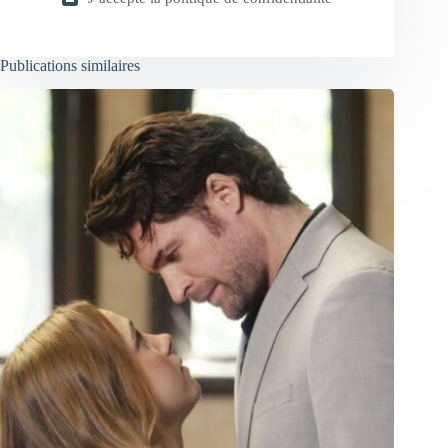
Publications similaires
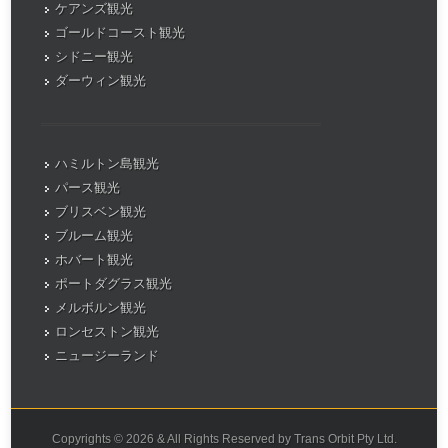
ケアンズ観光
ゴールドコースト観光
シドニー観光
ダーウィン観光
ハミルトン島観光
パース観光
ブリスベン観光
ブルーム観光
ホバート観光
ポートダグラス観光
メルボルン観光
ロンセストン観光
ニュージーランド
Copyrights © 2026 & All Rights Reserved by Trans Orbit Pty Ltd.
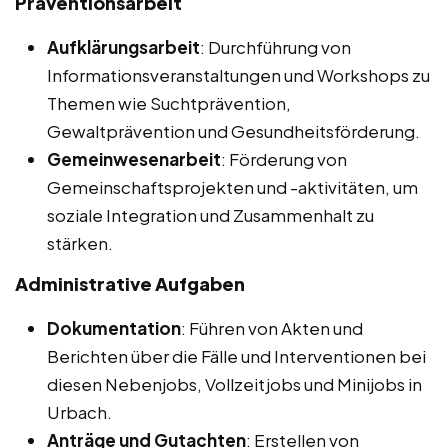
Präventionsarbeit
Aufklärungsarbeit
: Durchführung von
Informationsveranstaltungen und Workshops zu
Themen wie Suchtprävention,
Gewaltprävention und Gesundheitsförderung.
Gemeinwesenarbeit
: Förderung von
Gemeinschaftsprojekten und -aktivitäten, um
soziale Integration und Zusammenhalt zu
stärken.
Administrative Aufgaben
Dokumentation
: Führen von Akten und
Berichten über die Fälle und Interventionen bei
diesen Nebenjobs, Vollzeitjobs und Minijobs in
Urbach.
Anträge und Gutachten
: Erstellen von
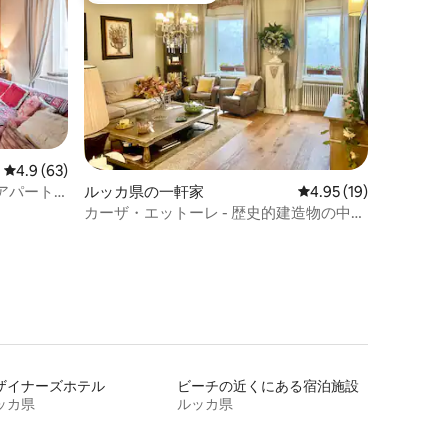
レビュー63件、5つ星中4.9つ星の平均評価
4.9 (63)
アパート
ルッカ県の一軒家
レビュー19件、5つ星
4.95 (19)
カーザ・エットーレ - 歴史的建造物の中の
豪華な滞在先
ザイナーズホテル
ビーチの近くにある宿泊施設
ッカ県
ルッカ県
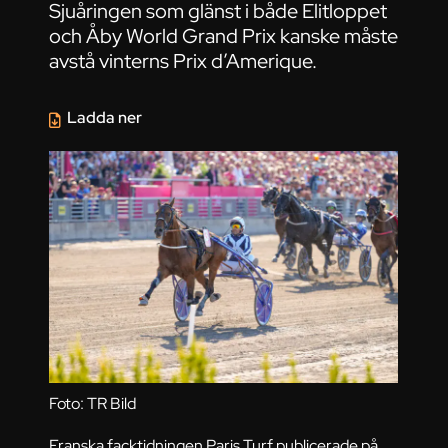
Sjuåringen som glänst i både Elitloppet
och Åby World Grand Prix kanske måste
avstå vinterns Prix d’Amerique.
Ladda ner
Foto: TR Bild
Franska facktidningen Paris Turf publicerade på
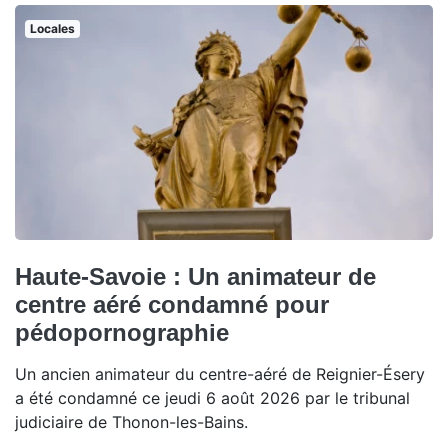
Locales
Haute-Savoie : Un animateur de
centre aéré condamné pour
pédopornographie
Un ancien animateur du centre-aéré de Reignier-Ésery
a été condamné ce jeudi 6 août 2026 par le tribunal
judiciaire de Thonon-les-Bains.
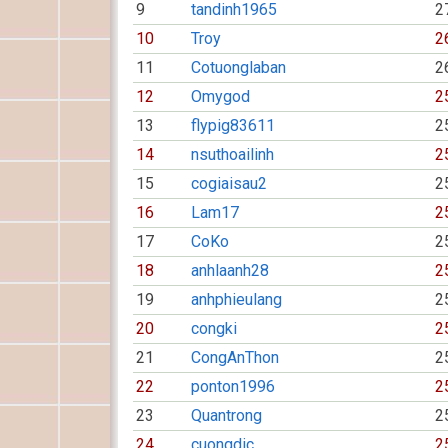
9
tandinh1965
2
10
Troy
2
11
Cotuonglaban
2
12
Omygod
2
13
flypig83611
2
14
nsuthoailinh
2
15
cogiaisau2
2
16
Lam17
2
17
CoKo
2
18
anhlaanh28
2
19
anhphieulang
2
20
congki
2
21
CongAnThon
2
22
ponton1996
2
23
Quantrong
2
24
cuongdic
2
------------------------
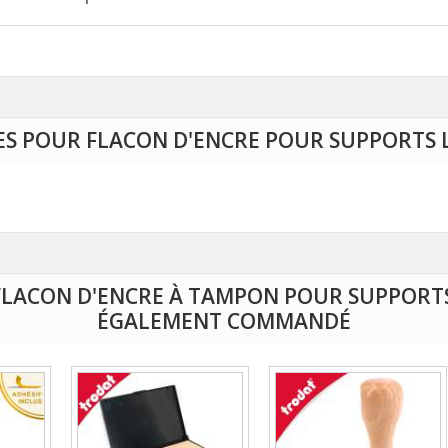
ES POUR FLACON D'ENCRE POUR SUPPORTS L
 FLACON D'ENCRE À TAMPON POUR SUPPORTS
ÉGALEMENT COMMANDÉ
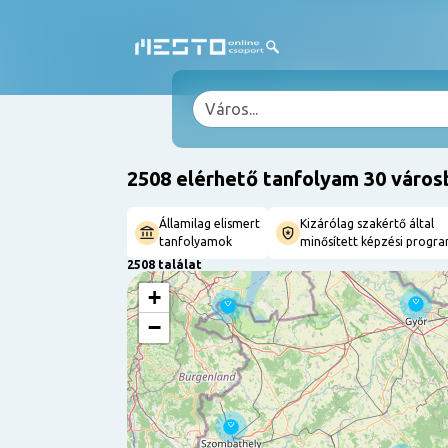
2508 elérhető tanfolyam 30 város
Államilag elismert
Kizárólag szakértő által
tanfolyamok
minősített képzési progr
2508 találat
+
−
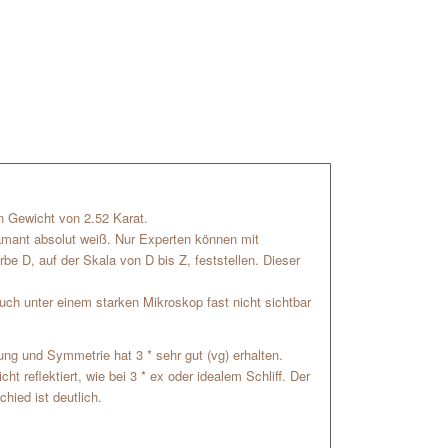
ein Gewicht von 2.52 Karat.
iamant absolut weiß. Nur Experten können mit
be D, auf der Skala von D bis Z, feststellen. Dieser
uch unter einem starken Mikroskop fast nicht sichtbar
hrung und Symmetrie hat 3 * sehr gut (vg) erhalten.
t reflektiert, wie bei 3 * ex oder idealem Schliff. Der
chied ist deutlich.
------------------------
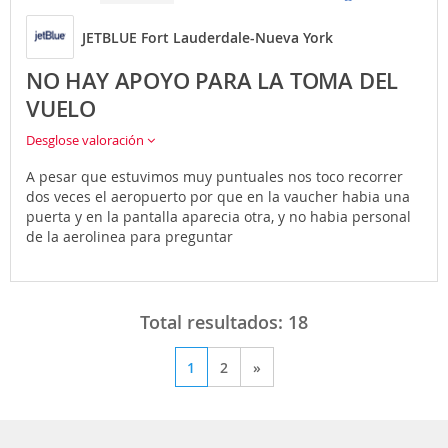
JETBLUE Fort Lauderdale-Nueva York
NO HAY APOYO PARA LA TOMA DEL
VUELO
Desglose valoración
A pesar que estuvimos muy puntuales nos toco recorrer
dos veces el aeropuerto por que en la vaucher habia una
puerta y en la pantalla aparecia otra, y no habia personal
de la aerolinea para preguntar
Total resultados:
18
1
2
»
------------------------
Print exactly the lines of the listing above starting at the line containing "uch unter einem" and ending at the line containing "chied ist deutlich.", both included.

- **Task answer**:
uch unter einem starken Mikroskop fast nicht sichtbar
hrung und Symmetrie hat 3 * sehr gut (vg) erhalten.
t reflektiert, wie bei 3 * ex oder idealem Schliff. Der
chied ist deutlich.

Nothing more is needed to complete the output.